South Burlington will soon decide if third time’s the charm for the Fiscal Year 2021 budget proposal.

The latest proposal cuts more than $1 million from its predecessor, denied by 2,924-1,613 votes on May 28.

Now, the school district is asking for a 1.52% spending increase over Fiscal Year 2020. The proposal would mean a 1.91% tax rate increase.

The owner of a $336,110 home – the city’s average – could anticipate paying about $103 more on their annual taxes than in FY20. For the owner of a $231,358 condo that figure would be about $71 dollars more than last year.

The budget vote will occur on Aug. 11, in conjunction with the state primary election.

The latest proposal follows working sessions with the Citizens’ Community Budget Advisory Committee – a volunteer group assembled by the district to include community members’ perspectives in the budgeting process.

The group provided good ideas, many of which the district was able to take into consideration, Superintendent David Young said, but there were some things that were non-negotiable, like services the district is legally obligated to offer.

The most recent cuts included eliminating two newly created teaching positions for fiscal year 2021, one at Rick Marcotte Central School and the other at Chamberlin Elementary School. Also cut in the proposal are three full-time equivalent Literacy and Math Coaches – one from each of the elementary schools – and a 0.8 full-time equivalent of core teacher sections, eliminating some Advanced Placement course offerings for the 2020-21 school year.

During the meeting board members weighed the proposed cuts against the academic experience.

“Are we cutting opportunities for kids to try to appease a group of voters who insist on making the budget vote a referendum on the status of negotiations?” Bridget Burkhardt, board clerk, asked before voting to approve the budget. “If that is the case, we are damaging our school system to try to get yes votes that will not be coming because we will not have a settled contract by the time this vote happens.”

Fitzgerald was concerned the proposed reductions could cost more in the long run.

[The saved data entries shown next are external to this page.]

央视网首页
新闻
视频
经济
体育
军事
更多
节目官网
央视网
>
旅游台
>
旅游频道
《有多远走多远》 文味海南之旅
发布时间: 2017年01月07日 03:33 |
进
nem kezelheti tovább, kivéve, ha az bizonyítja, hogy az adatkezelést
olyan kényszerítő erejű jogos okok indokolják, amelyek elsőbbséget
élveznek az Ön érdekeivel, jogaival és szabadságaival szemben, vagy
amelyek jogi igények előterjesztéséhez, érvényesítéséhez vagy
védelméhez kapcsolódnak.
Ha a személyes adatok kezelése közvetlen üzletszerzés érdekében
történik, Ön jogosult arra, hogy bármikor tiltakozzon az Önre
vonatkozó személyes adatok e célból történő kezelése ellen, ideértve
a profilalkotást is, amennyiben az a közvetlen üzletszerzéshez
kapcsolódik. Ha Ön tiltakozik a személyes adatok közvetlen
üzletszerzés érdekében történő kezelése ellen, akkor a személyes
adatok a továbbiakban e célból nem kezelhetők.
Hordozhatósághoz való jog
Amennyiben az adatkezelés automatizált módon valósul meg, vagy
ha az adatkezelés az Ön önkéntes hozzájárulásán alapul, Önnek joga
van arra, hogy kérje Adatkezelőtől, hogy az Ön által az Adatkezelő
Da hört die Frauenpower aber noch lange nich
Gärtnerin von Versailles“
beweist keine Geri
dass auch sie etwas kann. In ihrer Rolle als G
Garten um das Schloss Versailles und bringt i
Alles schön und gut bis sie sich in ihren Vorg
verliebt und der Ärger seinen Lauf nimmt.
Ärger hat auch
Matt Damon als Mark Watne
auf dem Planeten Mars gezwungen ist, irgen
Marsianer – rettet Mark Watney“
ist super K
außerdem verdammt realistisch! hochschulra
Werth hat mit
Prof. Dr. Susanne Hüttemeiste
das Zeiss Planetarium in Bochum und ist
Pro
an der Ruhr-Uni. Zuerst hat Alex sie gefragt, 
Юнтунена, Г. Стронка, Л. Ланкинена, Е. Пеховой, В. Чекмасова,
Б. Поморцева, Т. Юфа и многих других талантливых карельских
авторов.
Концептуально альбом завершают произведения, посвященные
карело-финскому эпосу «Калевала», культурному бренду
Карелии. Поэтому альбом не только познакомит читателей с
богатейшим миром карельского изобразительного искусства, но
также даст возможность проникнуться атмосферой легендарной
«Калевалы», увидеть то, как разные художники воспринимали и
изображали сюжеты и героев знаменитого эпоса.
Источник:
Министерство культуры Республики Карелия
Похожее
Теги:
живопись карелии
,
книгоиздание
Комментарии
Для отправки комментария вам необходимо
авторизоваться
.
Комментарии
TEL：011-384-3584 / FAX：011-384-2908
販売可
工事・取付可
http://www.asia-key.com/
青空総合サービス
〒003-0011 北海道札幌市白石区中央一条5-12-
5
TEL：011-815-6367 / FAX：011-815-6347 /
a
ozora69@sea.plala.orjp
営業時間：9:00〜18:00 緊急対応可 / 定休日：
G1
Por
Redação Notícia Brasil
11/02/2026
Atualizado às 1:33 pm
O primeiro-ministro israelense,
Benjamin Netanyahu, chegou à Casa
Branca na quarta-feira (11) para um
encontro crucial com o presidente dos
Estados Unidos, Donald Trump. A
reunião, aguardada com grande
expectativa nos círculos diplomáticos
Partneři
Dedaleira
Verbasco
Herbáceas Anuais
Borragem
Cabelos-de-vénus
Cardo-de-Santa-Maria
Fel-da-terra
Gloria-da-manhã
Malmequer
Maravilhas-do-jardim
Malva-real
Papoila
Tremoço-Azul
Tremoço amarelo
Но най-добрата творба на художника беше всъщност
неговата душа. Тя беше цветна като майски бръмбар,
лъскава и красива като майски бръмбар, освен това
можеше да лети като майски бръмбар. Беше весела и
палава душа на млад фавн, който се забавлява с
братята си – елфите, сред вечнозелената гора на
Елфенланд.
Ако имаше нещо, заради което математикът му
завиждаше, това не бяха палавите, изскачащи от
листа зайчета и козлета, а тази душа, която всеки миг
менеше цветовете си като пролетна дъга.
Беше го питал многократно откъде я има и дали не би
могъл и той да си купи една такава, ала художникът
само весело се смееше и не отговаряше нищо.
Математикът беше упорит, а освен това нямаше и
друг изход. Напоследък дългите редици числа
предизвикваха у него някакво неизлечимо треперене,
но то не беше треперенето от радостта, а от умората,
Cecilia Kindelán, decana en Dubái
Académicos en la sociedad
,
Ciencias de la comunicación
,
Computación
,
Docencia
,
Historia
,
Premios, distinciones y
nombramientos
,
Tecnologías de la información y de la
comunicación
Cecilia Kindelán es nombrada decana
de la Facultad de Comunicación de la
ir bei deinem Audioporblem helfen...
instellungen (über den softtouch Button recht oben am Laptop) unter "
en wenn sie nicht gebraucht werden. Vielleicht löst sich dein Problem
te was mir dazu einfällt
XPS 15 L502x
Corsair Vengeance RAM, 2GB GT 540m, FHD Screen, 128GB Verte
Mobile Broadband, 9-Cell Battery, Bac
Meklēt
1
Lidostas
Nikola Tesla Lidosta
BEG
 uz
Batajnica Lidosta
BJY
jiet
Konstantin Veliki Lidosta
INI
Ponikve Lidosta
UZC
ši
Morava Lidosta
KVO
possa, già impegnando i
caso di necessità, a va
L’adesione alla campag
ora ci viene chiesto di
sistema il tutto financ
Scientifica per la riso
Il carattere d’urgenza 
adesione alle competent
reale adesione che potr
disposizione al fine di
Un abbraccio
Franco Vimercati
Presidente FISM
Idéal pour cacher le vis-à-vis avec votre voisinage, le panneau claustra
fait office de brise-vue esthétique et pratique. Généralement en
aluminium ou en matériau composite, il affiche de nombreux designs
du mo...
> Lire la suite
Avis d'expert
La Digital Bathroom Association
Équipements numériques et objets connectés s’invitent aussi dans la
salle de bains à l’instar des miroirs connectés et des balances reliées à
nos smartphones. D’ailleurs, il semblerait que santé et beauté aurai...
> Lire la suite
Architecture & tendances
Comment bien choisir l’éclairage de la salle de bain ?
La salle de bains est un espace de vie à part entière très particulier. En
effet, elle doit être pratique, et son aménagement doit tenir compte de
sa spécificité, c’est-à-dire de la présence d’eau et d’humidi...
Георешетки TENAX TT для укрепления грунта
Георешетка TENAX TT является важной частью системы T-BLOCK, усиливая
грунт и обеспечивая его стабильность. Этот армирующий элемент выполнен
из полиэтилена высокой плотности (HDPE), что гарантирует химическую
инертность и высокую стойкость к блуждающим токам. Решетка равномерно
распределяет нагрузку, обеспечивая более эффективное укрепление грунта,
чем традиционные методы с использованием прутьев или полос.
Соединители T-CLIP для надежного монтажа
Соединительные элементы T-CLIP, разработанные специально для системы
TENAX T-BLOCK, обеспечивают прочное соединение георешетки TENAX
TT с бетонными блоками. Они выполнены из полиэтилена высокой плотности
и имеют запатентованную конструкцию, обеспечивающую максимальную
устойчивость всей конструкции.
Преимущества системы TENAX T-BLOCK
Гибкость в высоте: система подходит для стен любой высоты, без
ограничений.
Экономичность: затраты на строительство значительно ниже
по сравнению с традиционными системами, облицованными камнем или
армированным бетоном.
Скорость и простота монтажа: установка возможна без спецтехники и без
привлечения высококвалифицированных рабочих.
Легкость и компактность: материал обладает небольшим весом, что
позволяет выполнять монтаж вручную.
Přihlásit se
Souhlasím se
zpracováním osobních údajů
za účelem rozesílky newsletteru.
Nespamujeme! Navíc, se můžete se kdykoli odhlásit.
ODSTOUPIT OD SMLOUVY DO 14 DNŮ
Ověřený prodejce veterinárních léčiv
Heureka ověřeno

“We are diminishing the system with these reductions, I would agree with that,” she said.

Young said, “The decision-making is first and foremost around trying to preserve programming. This is going to be a hard year, it’s a year that we hope to be able to rebound from and bring back critical programming that we think is essential.”

Community voices

The school budget vote has been a contentious subject in South Burlington, since an original budget proposal this winter that would have accounted for an 11.22% tax rate increase coupled with a $209.6 million bond proposal to fund a new middle/high school and athletic center.

At that time, a political action committee known as “Citizens for an Affordable South Burlington, Inc.” formed to contest the proposal. Social media pages have been flooded with calls both for and against subsequent budget proposals.

John Stern, a founder of “Citizens for an Affordable South Burlington” has been a vocal opponent of past proposals.

But as of July 16, Stern said he hadn’t yet decided how he’d be voting on the third ask.

“I want to vote yes, because obviously a lot of people are very angry, and it creates a lot of tension. But at the same time, part of me wants to vote no, because I don’t think we need to vote yes. Even if we don’t vote yes, you get to a level set around $52 million, that’s a really good budget,” he said.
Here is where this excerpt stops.